Vicarious Liability
segunda-feira, fevereiro 12, 2007
  Foi nisto que (não) votámos
Aviso: este post não contém referências religiosas, não tem tanta piada como os do André, nem demonstra o desalento emotivo justificado nos do Diogo, muito menos o rigor e sobriedade dos do Ricardo. Não deixa de ser, contudo, demasiado longo.

No referendo ganhou quem merecia, a abstenção, no primeiro escrutínio em que eu nem contribuí para tal. Se tivesse tanta certeza sobre os números do euromilhões como sempre tive a certeza de que este referendo não ia ser vinculativo, estaria a escrever isto ao mesmo tempo que uma linda mulher me massajava as costas, num bungalow no mar límpido das Caraíbas, depois de uma cansativa viagem no meu jacto particular… ou então nem queria saber do blog. Quanto ao maior número de votos do sim sobre o não pouco importa, primeiro porque a lei iria sempre surgir, mais tarde ou mais cedo, e depois porque tenho cada vez mais a ideia de que muita coisa vai ficar na mesma com uma mudança da lei penal nestes moldes (não me apetece falar sobre isso por enquanto, fica a ideia).

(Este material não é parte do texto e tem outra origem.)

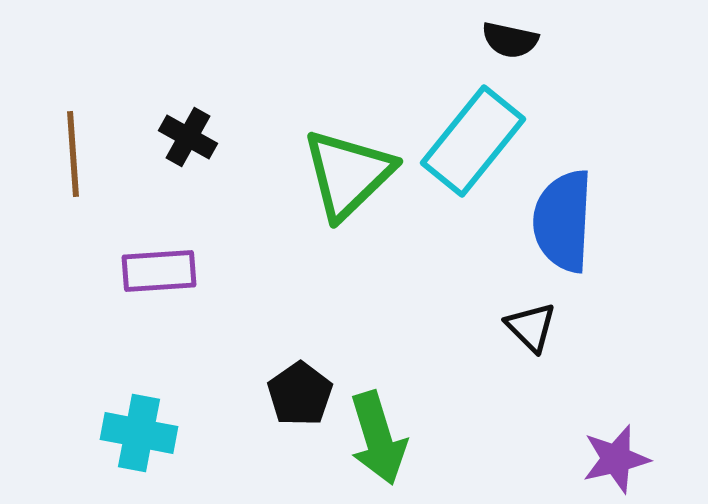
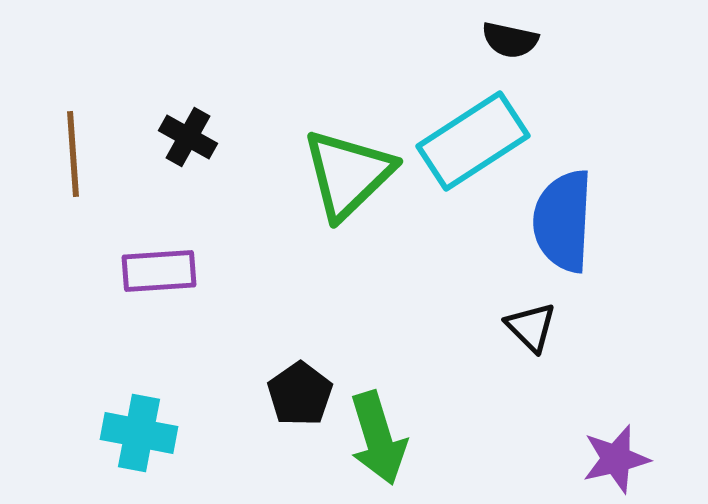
cyan rectangle: rotated 18 degrees clockwise
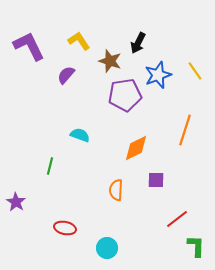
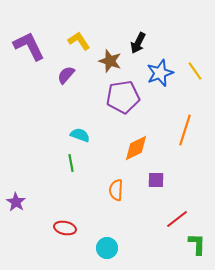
blue star: moved 2 px right, 2 px up
purple pentagon: moved 2 px left, 2 px down
green line: moved 21 px right, 3 px up; rotated 24 degrees counterclockwise
green L-shape: moved 1 px right, 2 px up
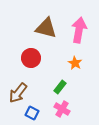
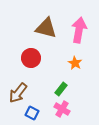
green rectangle: moved 1 px right, 2 px down
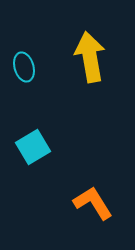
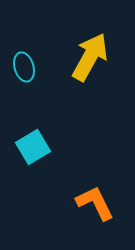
yellow arrow: rotated 39 degrees clockwise
orange L-shape: moved 2 px right; rotated 6 degrees clockwise
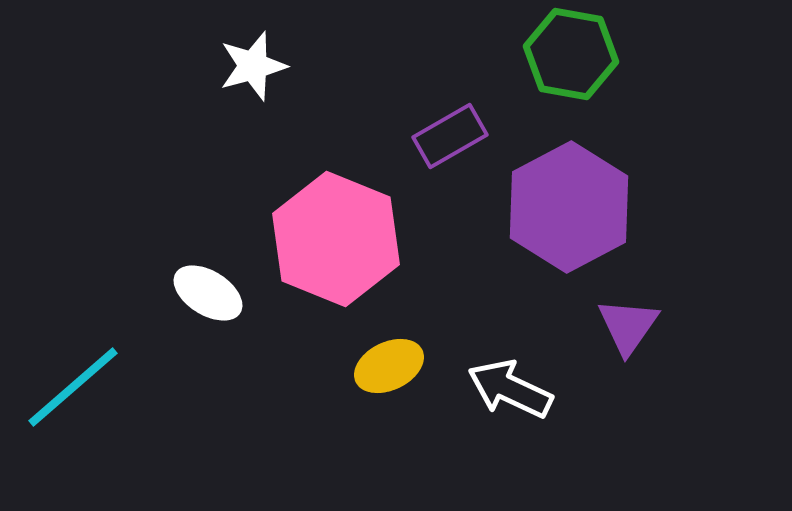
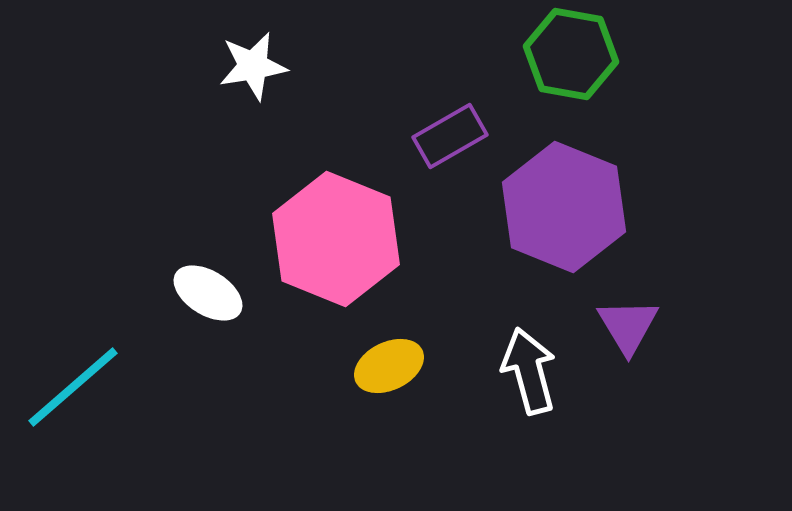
white star: rotated 6 degrees clockwise
purple hexagon: moved 5 px left; rotated 10 degrees counterclockwise
purple triangle: rotated 6 degrees counterclockwise
white arrow: moved 19 px right, 18 px up; rotated 50 degrees clockwise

Uma das coisas que me inquieta nestas situações, e de certeza não fui o único a ter este sentimento, é o milagre da multiplicação de movimentos contra e a favor, e consequentemente o milagre da multiplicação de subsídios para os mesmos. Além dos partidos, foram ao nosso bolso dezanove grupos de cidadãos eleitores, cujos nomes e contactos estão no site da Comissão Nacional de Eleições. Resolvi, então, analisar em pormenor um de cada lado da barricada.

Plataforma “Não Obrigada”:
Como o próprio nome indica é uma plataforma; e, como é a favor do não, resolvi ler o dicionário mais arcaico que encontrei. Foi numa edição do Círculo de Leitores de 1985 que li, entre outras, as seguintes definições para o substantivo feminino plataforma: “construção de terra ou de madeira sobre que se assentam quaisquer objectos pesados” (a menos que tal construção seja o cadafalso, e os objectos pesados as criminosas que abortaram, não me parece que tenham querido dizer isto); parte elevada, à altura da carruagens, nas estações dos comboios, para facilitar a entrada e saída de passageiros (com um orçamento de 427735 € não acredito que tenham andado muito de comboio, mesmo que os bilhetes não sejam muito baratos).
Aqui está uma definição que pode servir: “proposta ou medida conciliatória procurando uma solução para pontos de vista ou interesses diferentes”; esta sim, pode descrever um movimento que se quer moderado, disposto a ouvir as duas partes e escolher argumentos razoáveis para mostrar o seu ponto de vista, que será necessariamente eclético. Não servirá, no entanto, para caracterizar um movimento que utiliza como um dos principais argumentos o “não pago impostos para abortos” (eu também não quero pagar impostos pelo Benfica e tenho que os pagar, porque assim decidiu o Governo de Durão Barroso).

Em Movimento Pelo Sim, Interrupção voluntária da gravidez – A Mulher decide, a Sociedade respeita, o Estado garante:
Este é o meu preferido, com um nome tão grande que só é ultrapassado pelo de D. Duarte e sua prole, mas que tem tanto de grande como de estúpido. A parte que menos discuto é “em movimento”, porque devem ter ido passear a algum lado durante a campanha, até porque são pagos para isso. A parte da “interrupção voluntária da gravidez” já levanta algumas questões, não tanto a voluntariedade, mas mais o eufemismo “interrupção”, porque o aborto não é um acto em que se “interrompe” mas sim em que se “termina definitivamente” a gravidez; mas como é uma expressão mais bonita que “aborto” e está generalizada, usem-na à vontade.
“A mulher decide” já me causa mais estranheza, porque da última vez que ouvi falar do assunto é preciso também um homem para surgir um feto, e, se este nasce, esse homem é obrigado a assumir todos os compromissos legais, com ou sem o seu consentimento, até ao resto da vida, logo que se prove que é o pai. Seguindo a lógica, pode a ex-futura mãe simplesmente renunciar à maternidade mesmo antes dela existir, com ou sem consentimento do pai da criança?
“A sociedade respeita” é de facto muito bonito, mas estamos a falar da mesma sociedade que não respeita as leis que existem, qual é a garantia de respeito pelas que virão?
E a cereja no topo do bolo: “o Estado garante”. Estamos a falar do Estado português, que deve mais aos particulares do que os particulares lhe devem e que já não é pouco. O mesmo que na Constituição tem, por exemplo no artigo 65º nº1, “todos têm direito, para si e para a sua família, a uma habitação de dimensão adequada, em condições de higiene e conforto (…)” e nunca passou pela cabeça de ninguém que uma família carenciada com oito filhos, a viver num T0, possa exigir uma casa com dez assoalhadas e empregada de limpeza, tudo por conta do Estado.

Para finalizar, pergunta de casa: porque será que os movimentos “Juntos pela Vida” e “Diz que não” têm a sede exactamente na mesma morada, no concelho de Isaltino (ex-Concelho de Oeiras), mais concretamente em Linda-a-Velha?
Hipótese A: para ter o dobro do trabalho.
Hipótese B: para ter o dobro da receita.

 
Comentários:
Gostei do texto!
Mas adorei o 1.º e o último parágrafo!
Parabéns pelo teu texto!
Marianne
 
Já fazia falta um texto destes no blog, para comprovar o bom trabalho.